Your AI Agent Demo Is Impressive. Will it Break in Production?
The gap between a working demo and a production system is where most AI agent projects die. Here's how we think about building agents that are actually reliable.
The demo-to-production gap
We've seen this pattern repeatedly. A team builds an AI agent demo in a couple of weeks. It handles the happy path well. Leadership sees it and greenlights production.
Then reality hits. A customer writes in French; the agent responds in English with a French greeting. Another references a two-year-old order in a legacy system the agent can't access; it confidently invents an order number. A third asks something outside the agent's scope, and instead of acknowledging uncertainty, it improvises badly.
A demo that works 90% of the time is compelling. A production system that fails 10% of the time is a liability.
What "deterministic" means in practice
People push back on this term. "LLMs are probabilistic — you can't make them deterministic." They're right about the models, but that's not the point.
Deterministic agent behavior means the same situation produces the same outcome. Not identical tokens from the model — that's neither possible nor necessary. What matters is consistency of action. If a customer qualifies for a refund, the agent processes it. Every time. If they don't qualify, it explains why. Every time. The model doesn't occasionally make an exception because it felt generous.
You achieve this by building constraints and validation around the model, not by changing the model itself.
The architecture
Structured outputs
This is the single highest-impact change. Don't let the model respond in free-form text when making decisions. Force it into validated schemas.
When the agent decides to update a customer record, the output should be a JSON object with required fields and type constraints — not a natural language paragraph you have to parse. Structured outputs prevent an entire class of errors at the source: the model can't hallucinate an invalid action if the schema doesn't permit it.
State machine design
Every production agent we build is a finite state machine. Each state has defined entry conditions, allowed actions, and exit criteria.
A refund agent's states: verify identity → check eligibility → calculate amount → process refund → confirm with customer. The agent can't skip steps or loop indefinitely. Each transition is gated by validation logic.
This is deliberately rigid.
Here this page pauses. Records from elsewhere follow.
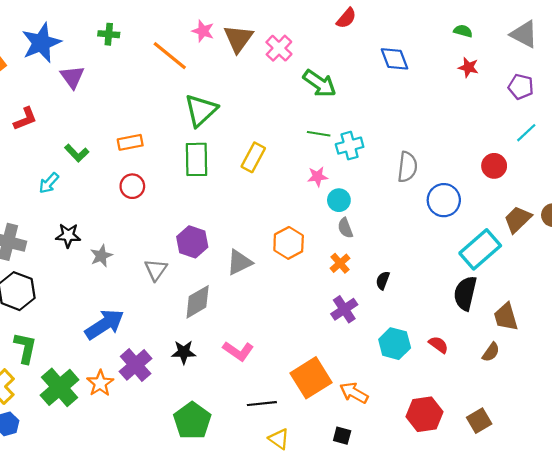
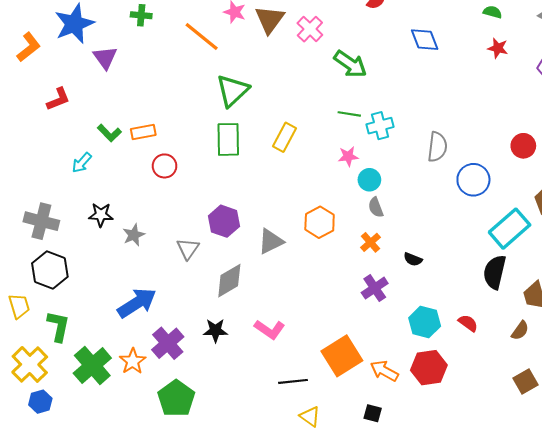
orange rectangle: (130, 142) -> (143, 132), moved
black semicircle: (383, 280) -> (413, 259), turned -90
red hexagon: (425, 414) -> (429, 368), moved
green pentagon: (192, 421) -> (176, 398), moved
brown square: (479, 421) -> (525, 381), moved

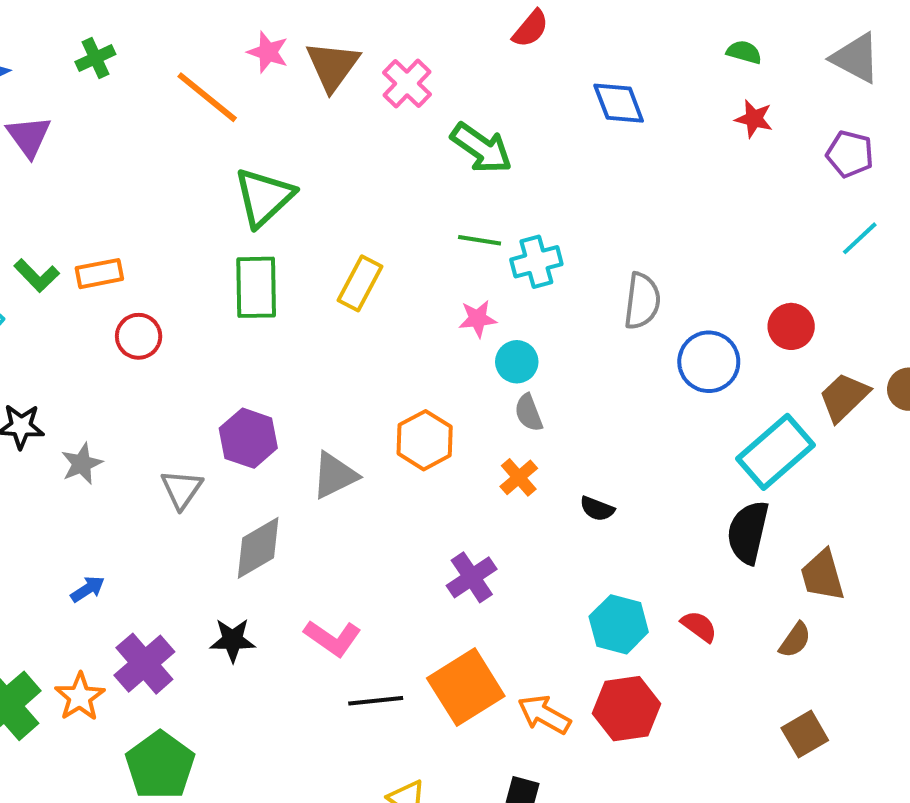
green cross: (141, 15) -> (95, 58), turned -30
red circle: (523, 146) -> (791, 326), moved
purple cross: (375, 288) -> (472, 577), moved
blue arrow: (137, 303) -> (88, 589), size x0.5
black line: (293, 381) -> (376, 701), moved

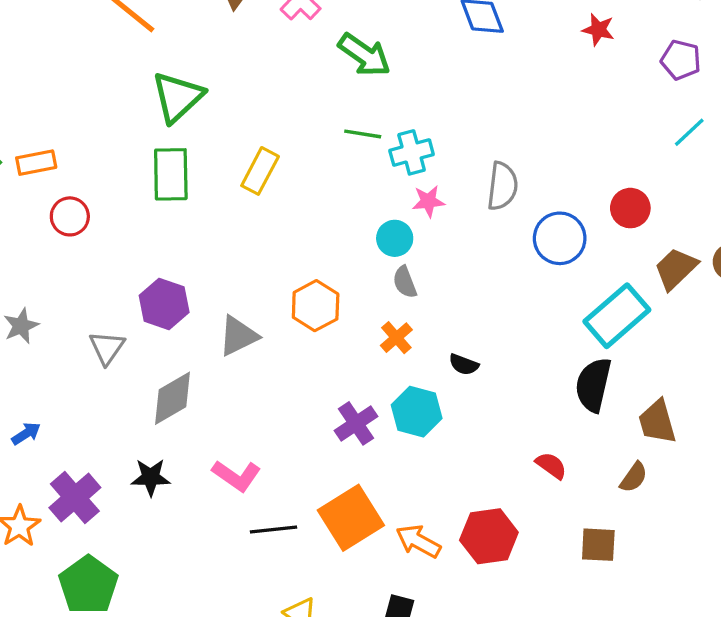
pink star: (478, 319) -> (428, 201), moved
cyan hexagon: (619, 624) -> (417, 412), moved
brown square: (805, 734) -> (598, 545), moved, turned 33

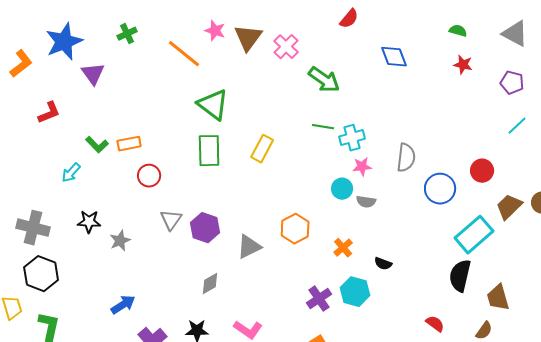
green triangle: (178, 97) -> (213, 105), turned -40
gray semicircle: (405, 282) -> (366, 202), moved, turned -60
gray triangle: (107, 348) -> (171, 220), moved
gray diamond: (173, 398) -> (210, 284), size x0.7
blue arrow: (26, 434) -> (123, 305), size x1.4

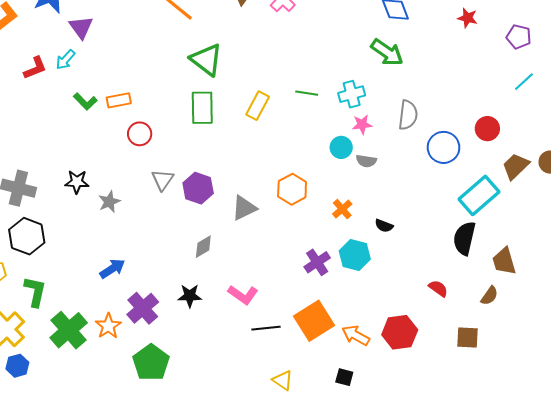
green arrow: (324, 80) -> (387, 52), moved
green line: (323, 127) -> (307, 93), moved
cyan arrow: (71, 173) -> (65, 60), moved

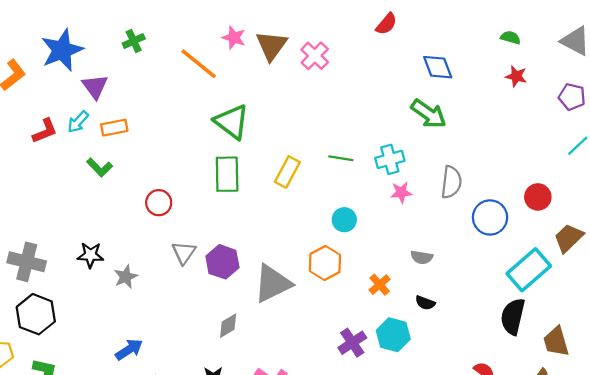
orange rectangle: (119, 100) -> (114, 128), moved
cyan circle: (341, 147) -> (344, 220), moved
gray semicircle: (366, 161) -> (422, 257), moved
gray triangle: (244, 208) -> (273, 283), size x1.4

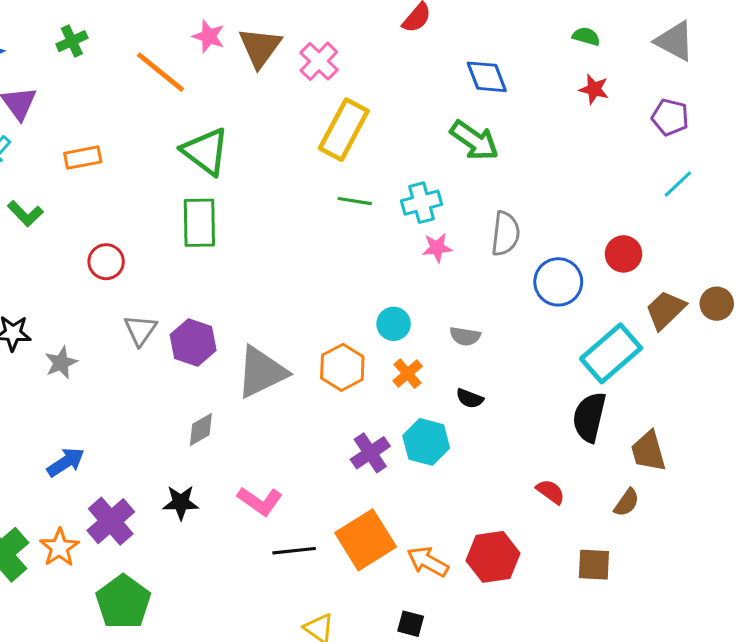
orange rectangle: (114, 128) -> (83, 158), moved
yellow rectangle: (287, 172) -> (344, 130), moved, size x1.4
cyan circle: (344, 220) -> (394, 324), moved
orange hexagon: (325, 263) -> (342, 367), moved

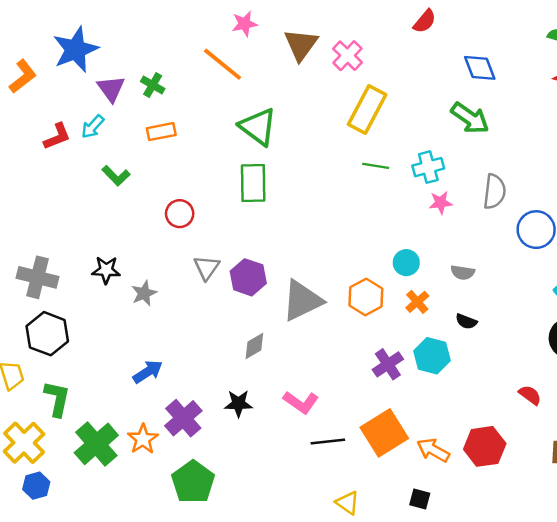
pink star: (209, 36) -> (245, 24), moved, turned -30
green cross: (72, 41) -> (153, 85), moved, turned -35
In production, rigid and reliable beats flexible and surprising.
Layered validation
Every action passes through multiple checks before execution:
Input validation catches malformed data before the model processes it. If the payload doesn't match the expected schema, reject it immediately.
Policy checks enforce business rules. Refund over $500 needs a human. Customer flagged for fraud review — nothing processes automatically. These rules exist outside the model and override its decisions.
Output validation catches model mistakes before they reach the customer. Did it include PII it shouldn't share? Did it recommend an action that violates policy?
Idempotency
Networks fail, services time out, requests get retried. If your agent processes a refund and the confirmation call fails, the retry shouldn't create a second refund. Every agent action must be idempotent — standard practice in distributed systems, but often overlooked in agent architectures.
Observability as a requirement
Deterministic behavior without observability is just optimism. You think it's working correctly, but you don't actually know.
Every agent decision should produce a trace — not just input and output, but the full chain: what data did it see, what did the model return, which validations fired, what action was taken, and how long each step took.
When something goes wrong, these traces are the difference between a 20-minute diagnosis and a two-day investigation. They're also what you show your compliance team when they ask "how do you know this agent is doing the right thing?"
Testing requires different approaches
Standard unit tests aren't sufficient. Agent testing demands specialized strategies:
Scenario testing: Define hundreds of realistic inputs — including edge cases and adversarial inputs — and validate correct outcomes for each.
Regression testing: Model version bumps can subtly change behavior. Run the full scenario suite after every change.
Chaos testing: Simulate real-world failures — API timeouts, malformed responses, rate limits — and verify graceful degradation.
Human evaluation: Some quality dimensions — tone, helpfulness, judgment — resist automated measurement. Regular human reviews complement metrics.
An architectural commitment
Reliability isn't a feature you add later. It's an architectural commitment that touches every layer: model selection and configuration, prompt design, system architecture, infrastructure, and deployment processes.
It's more work upfront. But the alternative is an agent that impresses in demos and generates support tickets in production.
The teams that invest in this architecture end up with something valuable: AI agents their engineers, their customers, and their regulators can actually trust.